Core and auxiliary genome modeling for cranberry and blueberry. Panel A depicts the model for the core (circle) and auxiliary (triangle) pangenome for cranberry. For each point along the x-axis, we take every possible combination of that size from our genome samples and plot the average number of core and auxiliary genes as a point. Panel B depicts the model for the core (triangles) and auxiliary genes (circles) for northern (dark blue) and southern (light blue) highbush blueberry. Note the y-axes do not start at zero.
Pangenome modeling
Though cultivars were selected to capture the greatest genetic diversity (Figure S1), to capture all genetic diversity we must assay every individual. However, we can estimate the size of the pangenome through modeling our sample. Figure 2 displays this model of the core and auxiliary gene content of the pangenome estimated using orthogrouping to best capture core and auxiliary genes that were no longer in their ancestral position in the genome. For cranberry, we identified 14 552 core genes out of an average of 27 462 total genes per accession (53%). The number of total auxiliary genes increases as more genomes are queried. However, the amount of new auxiliary genes per accession added decreases. The pangenome is considered ‘closed’ when the total number of auxiliary genes eventually reaches a plateau. That plateau has not been reached modeling on our data.
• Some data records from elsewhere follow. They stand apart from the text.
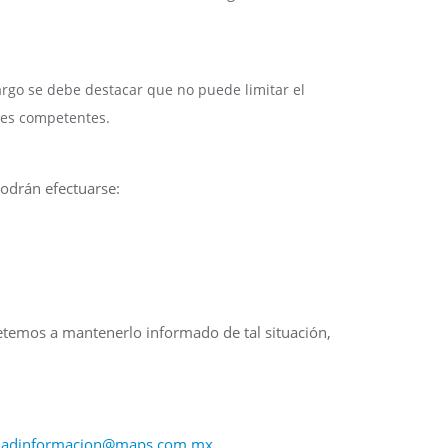
argo se debe destacar que no puede limitar el
des competentes.
podrán efectuarse:
etemos a mantenerlo informado de tal situación,
idadinformacion@maps.com.mx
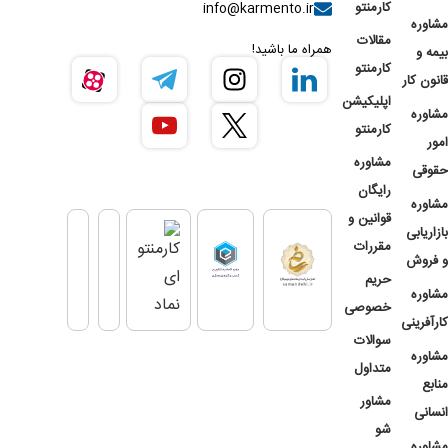
کارمنتو
info@karmento.ir
مشاوره
مقالات
همراه ما باشید!
بیمه و
کارمنتو
قانون کار
اپلیکیشن
مشاوره
کارمنتو
امور
مشاوره
حقوقی
رایگان
مشاوره
قوانین و
بازاریابی
مقررات
و فروش
حریم
مشاوره
خصوصی
کارآفرینی
سوالات
مشاوره
متداول
منابع
مشاور
انسانی
شو
مشاوره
Therefore, further sampling of cranberry genomes will uncover greater genetic variation and additional novel auxiliary genes.
For blueberry, the model of auxiliary and core gene content appeared to reach a plateau more quickly than cranberry. This suggests the same numbers of blueberry individuals for both northern and southern highbush varieties captures a greater proportion of total auxiliary genes than for cranberry, and that we are closer to estimating the true core genome size for blueberry. However, we still observe an incomplete plateau and expect to uncover novel auxiliary genes and an improved core genome size as more genomes are queried. In northern highbush blueberry, there were an average of 70 073 core genes out of 104 552 total genes per accession (67.02%). In southern highbush blueberry, there were an average of 72 155 core genes out of an average of 108 020 total genes per accession (66.80%).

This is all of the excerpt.